Task instructions
Take each line of the entries below that contains "Hemden" and copy it.

Input for this task below:

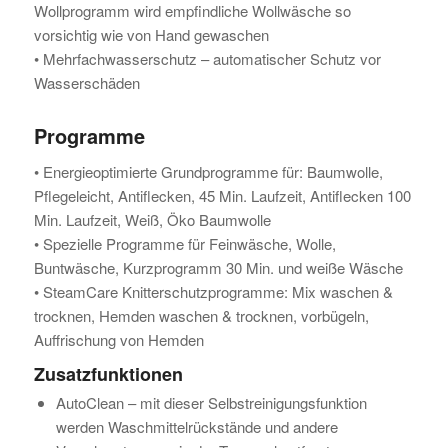
Wollprogramm wird empfindliche Wollwäsche so
vorsichtig wie von Hand gewaschen
• Mehrfachwasserschutz – automatischer Schutz vor
Wasserschäden
Programme
• Energieoptimierte Grundprogramme für: Baumwolle,
Pflegeleicht, Antiflecken, 45 Min. Laufzeit, Antiflecken 100
Min. Laufzeit, Weiß, Öko Baumwolle
• Spezielle Programme für Feinwäsche, Wolle,
Buntwäsche, Kurzprogramm 30 Min. und weiße Wäsche
• SteamCare Knitterschutzprogramme: Mix waschen &
trocknen, Hemden waschen & trocknen, vorbügeln,
Auffrischung von Hemden
Zusatzfunktionen
AutoClean – mit dieser Selbstreinigungsfunktion
werden Waschmittelrückstände und andere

End of Input for this task.

Result of this task
trocknen, Hemden waschen & trocknen, vorbügeln,
Auffrischung von Hemden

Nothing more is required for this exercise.